This is the last day of the year. It has been a year full of hope, and of disappointment. A year of joy, and anguish.
Some things have remained the same... Tom and I, and Ben, are all still at our same jobs, living in the same house. I tried and failed at having a garden. The twins are still homeschooling, and blooming into fine young men.
Much of the anguish and sorrow of the year never made it into my blog posts... which are mainly a way of keeping in touch with my family, and the family all knew what was happening without setting it out here. The joys, I always feel free in sharing with the world!
I got two new granddaughters this year, both of them counted among the joys of the year.
From the disappointments and anguish, I hope that I have both learned, and been able to demonstrate, the essence of a true, loving family. At times, I know I met hurt with anger... but I strove to overcome the anger so the hurts could begin to heal.

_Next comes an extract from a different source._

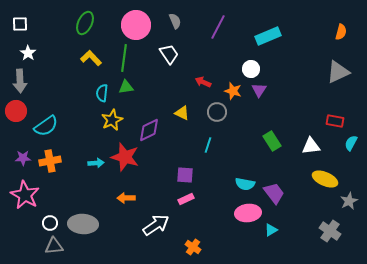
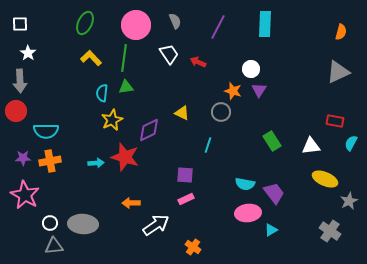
cyan rectangle at (268, 36): moved 3 px left, 12 px up; rotated 65 degrees counterclockwise
red arrow at (203, 82): moved 5 px left, 20 px up
gray circle at (217, 112): moved 4 px right
cyan semicircle at (46, 126): moved 5 px down; rotated 35 degrees clockwise
orange arrow at (126, 198): moved 5 px right, 5 px down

My family has always had a very strange sense of humor. Some say there is 'inappropriate laughter'... but for us, laughter is healing... and we laugh when maybe we should cry instead.
(When Tom's nephew passed away, 9 years ago in January, the twins were 4 years old. We had traveled to Ohio for his funeral. The "viewing" was the night before, and we were at the funeral home for hours. The next day, we headed back to the funeral home, a 100 mile trip. Sam remarked that he thought we had done the funeral the night before. Trying to explain things to a 4 year old, I told him that today, we were going to have to bury his cousin. Sam asked if maybe we should be taking shovels along, then, and not having to be so dressed up?
I'm sorry, we all laughed.)
So this year has been filled with laughter. Even when we had tears.
This is a year that has been filled with 'starting over' for much of my family. What we all really wanted was a rewind button... a "do-over" button... that would take us back in time. That being impossible, we have had to settle for starting over again in many ways.
I am looking forward to 2010... a new beginning.